Geocaching is an outdoor treasure-hunting activity that uses Global Positioning System (GPS)-enabled devices. It can also be a valuable public service.
Geocachers often look for benchmarks—a type of survey mark—that make up the National Spatial Reference System (NSRS), the foundation for all mapping and surveying activities in the United States. NOAA’s National Geodetic Survey (NGS) defines and maintains the NSRS. For more than 200 years, NGS and its predecessor agencies have collaborated with surveyors in both the public and private sectors to place benchmarks across the nation. More than 1.5 million of them were placed from the 1920s to the 1980s!
A benchmark is a brass, bronze, or aluminum disk set in bedrock or concrete. This collection of markers forms a network that surveyors use to accurately position other geographic points of interest. This ensures that everything “matches up” when people produce maps, mark off property boundaries, and plan, design, and build structures, roads, and bridges.

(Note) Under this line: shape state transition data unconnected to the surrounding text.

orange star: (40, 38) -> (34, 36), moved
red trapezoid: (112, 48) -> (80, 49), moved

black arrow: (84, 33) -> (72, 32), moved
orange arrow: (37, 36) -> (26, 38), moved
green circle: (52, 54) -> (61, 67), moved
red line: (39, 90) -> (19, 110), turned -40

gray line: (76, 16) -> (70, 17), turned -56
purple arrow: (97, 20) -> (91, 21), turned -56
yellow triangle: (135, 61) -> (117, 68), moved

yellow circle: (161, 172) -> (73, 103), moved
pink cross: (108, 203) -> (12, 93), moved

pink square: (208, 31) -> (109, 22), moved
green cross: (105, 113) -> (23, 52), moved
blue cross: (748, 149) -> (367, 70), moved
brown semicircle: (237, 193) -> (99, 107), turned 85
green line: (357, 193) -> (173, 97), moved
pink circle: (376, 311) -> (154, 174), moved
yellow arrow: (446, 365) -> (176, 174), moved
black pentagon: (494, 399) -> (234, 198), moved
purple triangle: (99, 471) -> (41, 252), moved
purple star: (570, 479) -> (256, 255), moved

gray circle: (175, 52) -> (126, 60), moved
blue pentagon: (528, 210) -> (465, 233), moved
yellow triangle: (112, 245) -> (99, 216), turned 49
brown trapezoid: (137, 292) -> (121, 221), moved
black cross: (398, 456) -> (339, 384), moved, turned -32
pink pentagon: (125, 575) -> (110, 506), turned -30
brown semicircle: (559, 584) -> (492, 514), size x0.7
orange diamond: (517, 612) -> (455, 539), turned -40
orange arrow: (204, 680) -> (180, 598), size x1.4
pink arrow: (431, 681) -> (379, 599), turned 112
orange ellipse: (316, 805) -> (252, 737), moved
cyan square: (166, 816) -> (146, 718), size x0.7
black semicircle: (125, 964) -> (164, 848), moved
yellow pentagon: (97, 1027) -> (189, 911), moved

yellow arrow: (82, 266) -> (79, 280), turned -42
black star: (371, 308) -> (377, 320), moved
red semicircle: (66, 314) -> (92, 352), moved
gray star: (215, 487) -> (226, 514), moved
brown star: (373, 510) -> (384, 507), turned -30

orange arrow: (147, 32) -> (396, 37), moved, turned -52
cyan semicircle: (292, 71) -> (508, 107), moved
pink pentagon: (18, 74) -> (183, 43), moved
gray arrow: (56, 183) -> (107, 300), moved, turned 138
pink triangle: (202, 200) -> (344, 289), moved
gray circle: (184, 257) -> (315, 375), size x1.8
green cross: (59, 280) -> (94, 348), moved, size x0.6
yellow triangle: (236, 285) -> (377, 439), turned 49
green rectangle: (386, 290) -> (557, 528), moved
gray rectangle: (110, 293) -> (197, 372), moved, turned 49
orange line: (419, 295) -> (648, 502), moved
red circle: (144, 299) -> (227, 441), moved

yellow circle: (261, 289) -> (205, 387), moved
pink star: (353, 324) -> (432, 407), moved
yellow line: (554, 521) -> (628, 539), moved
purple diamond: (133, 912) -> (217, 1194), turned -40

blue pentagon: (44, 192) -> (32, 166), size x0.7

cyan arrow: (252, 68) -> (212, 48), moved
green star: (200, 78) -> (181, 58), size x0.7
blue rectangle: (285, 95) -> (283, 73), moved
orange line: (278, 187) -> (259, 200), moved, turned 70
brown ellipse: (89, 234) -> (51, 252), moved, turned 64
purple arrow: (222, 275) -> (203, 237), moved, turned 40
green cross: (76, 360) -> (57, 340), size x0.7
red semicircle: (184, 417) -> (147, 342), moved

Since many NSRS benchmarks are nearly a century old, NGS wants to know when geocachers find a benchmark. Many have been disturbed and reset through the years, and as many as half of them may have been destroyed by construction projects. A geocacher who finds a benchmark, measures its coordinates with a handheld GPS device, and reports the find to the National Geodetic Survey is performing a valuable public service.